Открытка. Год устанавливается по почтовым штемпелям: Ялта. 2 XI 1899; Москва. 5 XI 1899.
Ответ на письмо М. П. Чеховой от 28 октября 1899 г.; М. П. Чехова ответила 5 ноября (Письма М. Чеховой, стр. 125–126 и 130–132).

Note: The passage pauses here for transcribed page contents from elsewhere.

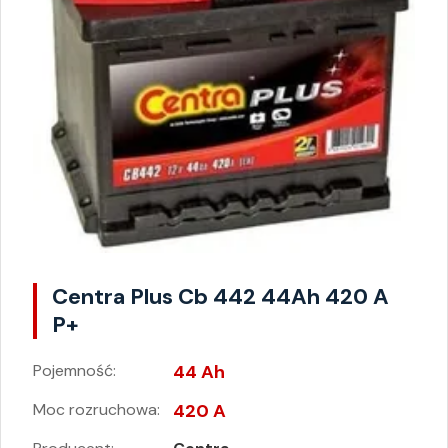
Centra Plus Cb 442 44Ah 420 A
P+
Pojemność:
44 Ah
Moc rozruchowa:
420 A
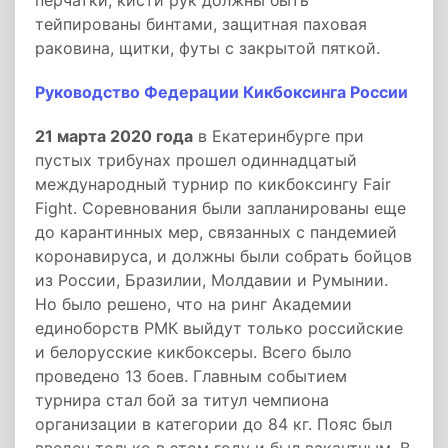
перчатки, кисти рук должны быть
тейпированы бинтами, защитная паховая
раковина, щитки, футы с закрытой пяткой.
Руководство Федерации Кикбоксинга России
21 марта 2020 года
в Екатеринбурге при
пустых трибунах прошел одиннадцатый
международный турнир по кикбоксингу Fair
Fight. Соревнования были запланированы еще
до карантинных мер, связанных с пандемией
коронавируса, и должны были собрать бойцов
из России, Бразилии, Молдавии и Румынии.
Но было решено, что на ринг Академии
единоборств РМК выйдут только российские
и белорусские кикбоксеры. Всего было
проведено 13 боев. Главным событием
турнира стал бой за титул чемпиона
организации в категории до 84 кг. Пояс был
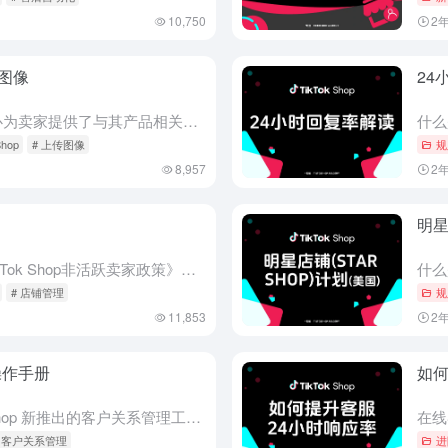
10,750
2
图像
24
产品媒体中心介绍 产品媒体中心为卖家提供了与其产品相关的图片和视频资料的在线存储空间。该媒体中心允许您将媒体添加到产品列表中，从而节省您将产品媒体上传到商店的时间。产品媒体中心解决了常见的问题： 图片...
Shop
# 上传图像
规
8,957
2
明星
1、概述 1.1 介绍 平台制定《TikTok Shop非活跃卖家政策》的明确目的是： 在 TikTok Shop 营造积极的购物环境 打造值得顾客信赖的购物体验 所有通过 TikTok Shop 销...
# 店铺管理
规
11,853
2
操作手册
如何
什么是 CRM CRM 是 TikTok Shop 新推出的客户关系管理工具，能够用来 探索开发潜在客户 维护已购买家关系 维护店铺粉丝关系 商家可以通过 CRM 给圈选出来的客户发送相关信息，来促成...
# 客户关系管理
进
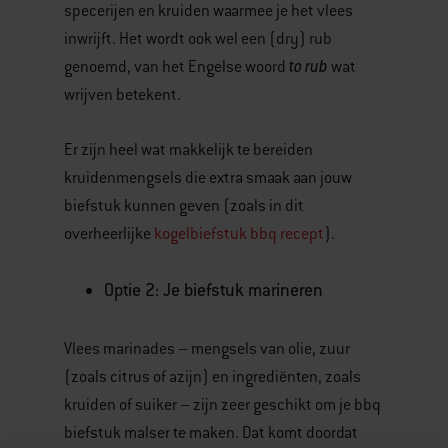
specerijen en kruiden waarmee je het vlees
inwrijft. Het wordt ook wel een (dry) rub
to rub
genoemd, van het Engelse woord
wat
wrijven betekent.
Er zijn heel wat makkelijk te bereiden
kruidenmengsels die extra smaak aan jouw
biefstuk kunnen geven (zoals in dit
overheerlijke
kogelbiefstuk bbq recept
).
Optie 2: Je biefstuk marineren
Vlees marinades – mengsels van olie, zuur
(zoals citrus of azijn) en ingrediënten, zoals
kruiden of suiker – zijn zeer geschikt om je bbq
biefstuk malser te maken. Dat komt doordat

…денежный перевод (3500) получил… — Речь идет о продаже Мелихова. М. П. Чехова писала 31 октября: «Милый Антоша, вчера была совершена купчая. По векселю получила 4 тысячи, остальную тысячу получу 4 ноября. Вчера послала тебе 3500 через Государственный банк на казначейство. Во время совершения купчей всё время со мной был Коновицер, без него было бы весьма трудно!» (там же, стр. 127).
Думаю продать Кучукой… — О неудачной попытке продать Кучукой Перфильевой см. письмо Чехова М. П. Чеховой от 18 ноября 1901 г. в т. 10 Писем.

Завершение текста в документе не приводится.